Paul Budde's History Archives

The emergence of formalised belief systems

The tribal society started to changes once the agriculture revolution took hold.. This started some 10,000 years ago and made it possible to produce food much more efficient. This opened the opportunity to wealth-creation and because there was a lesser need for hunting and gathering, people started to stay in what became the first towns and villages in Mesopotamia and the Indus Valley. The combination of these developments also led to the need of protecting the newly created wealth and this led to the arrival of a small local elite.

The animistic belief system was no longer relevant within these newly emerging cit-based  societies and a new belief system started to emerge moulded around this new situation.

When the first city states started to emerge, there was a need for the local elite to have more formal rules and regulations. To enforce these rules and to give them legitimacy it was opportune to develop a new belief system that started to see spirits moving into deities and gods, There was a gradual replacement of their previous tribal belief system. For a while a mixture of old and new belief systems evolved but in the end the new system supported by the elite emerged. Outside the cities the old belief systems continued for thousands of years, with or without some new elements of the new belief system added to it.

The trances, communal dances and tribal rituals became more formalised. Prayers, shrines, libations, festival days and feast replaced the old spiritual traditions but basically played a similar role, keeping the people in the city together and reaping the social benefits of this cohesion. The spiritual and social developments in the Near East (Mesopotamia and Egypt) are good examples of these developments.

The big change was that now secular elements were included in that belief system which allowed the rulers to exercise power over their people.
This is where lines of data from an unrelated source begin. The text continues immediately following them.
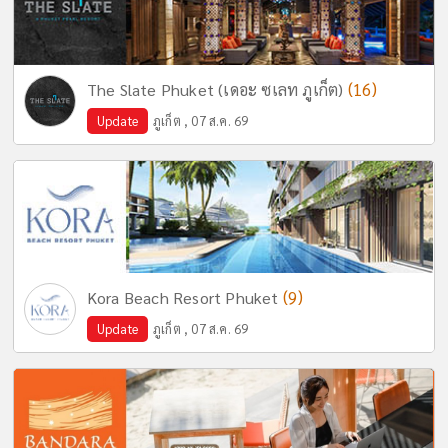
(16)
The Slate Phuket (เดอะ ซเลท ภูเก็ต)
Update
ภูเก็ต , 07 ส.ค. 69
(9)
Kora Beach Resort Phuket
Update
ภูเก็ต , 07 ส.ค. 69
They used the many unexplained aspects of life and death to exert their power and created a society where they claimed to be able to influence the worldly affairs through direct links with the gods and the deities. Elaborate rituals were developed and used to evoke emotions that assisted them in claiming their special link with the god or even to claim that their king was a god (they were nearly all male).
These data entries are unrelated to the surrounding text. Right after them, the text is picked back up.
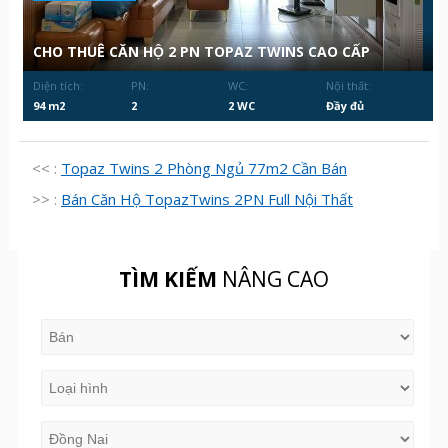
CHO THUÊ CĂN HỘ 2 PN TOPAZ TWINS CAO CẤP
Diện tích:
PN:
WC:
Nội thất:
94 m2
2
2 WC
Đầy đủ
<< :
Topaz Twins 2 Phòng Ngủ 77m2 Cần Bán
>> :
Bán Căn Hộ TopazTwins 2PN Full Nội Thất
TÌM KIẾM
NÂNG CAO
Many stories in the Bible, the Torah and the Quran relate to this changing period from nomadic tribes to settled farmers. This happened in many parts of the Fertile Crescent in the Middle East Once settled they claimed a God-given right to those lands and to their superiority. They used the rule of the strongest and resorted to violence to create new cohesive societies. To enforce their authority on these people they demanded sacrifice and subordination.

The belief stories from these communities reflect the experiences of many of the hunter gathering societies moving into agriculture. So, in that respect these stories are extremely important to understand the move from the early tribal belief systems towards the more institutionalised forms of religion. Interestingly we can still recognise elements from those pagan beliefs in the so-called Holy Books. If one further unravels these Books than we see that they contain very relevant moral and ethical lessons. This is a clear continuation from the messages from the tribal communities which you can still find in for example the Aboriginal Dreamtime stories. At the same time, these Books continued to include secular law elements now more finetuned to give the rulers the religious legitimacy to exert their power over the people they were ruling. There was no division between the secular and the ecclesiastic. The Torah is perhaps the most prescriptive. Regulating all aspects in life often in minute detail.
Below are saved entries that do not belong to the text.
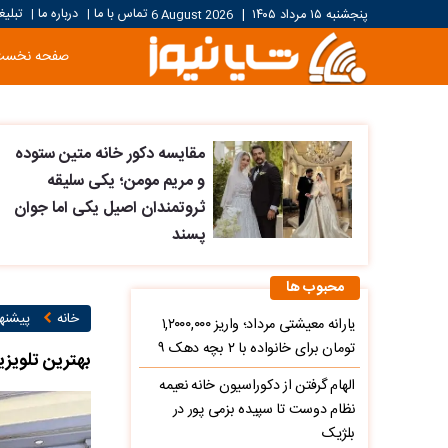
تماس با ما
درباره ما
تبلیغ
پنجشنبه ۱۵ مرداد ۱۴۰۵
|
6 August 2026
|
|
صفحه نخست
مقایسه دکور خانه متین ستوده
و مریم مومن؛ یکی سلیقه
ثروتمندان اصیل یکی اما جوان
پسند
محبوب ها
خانه
پیشنها
یارانه معیشتی مرداد؛ واریز ۱,۲۰۰۰,۰۰۰
تومان برای خانواده با ۲ بچه دهک ۹
بهترین تلویزی
الهام گرفتن از دکوراسیون خانه نعیمه
نظام دوست تا سپیده بزمی پور در
بلژیک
These changes in society and religion were rather universal through the lands where the agriculture revolution started as well as in the regions in which it over time expanded. The old tribal based pagan believe systems were institutionalised into more sophisticated religious systems. The external powers became more and more personified and received human images.

When these agriculture societies grew, the systems around them became more complex and with this the belief systems became more complex. The Hittites for example ended up with 20,000 gods. One of the Queens launched a rationalisation process as the religious complexity had a negative effect on the ruling of its empire.

The Greeks went perhaps the furthest in the process of the personification of the gods, who were even frolicking around on earth. At the same time it were also the Greek with people such as Aristotle who started to use what we now call empirical science to provide a different view on how to experience the world around them.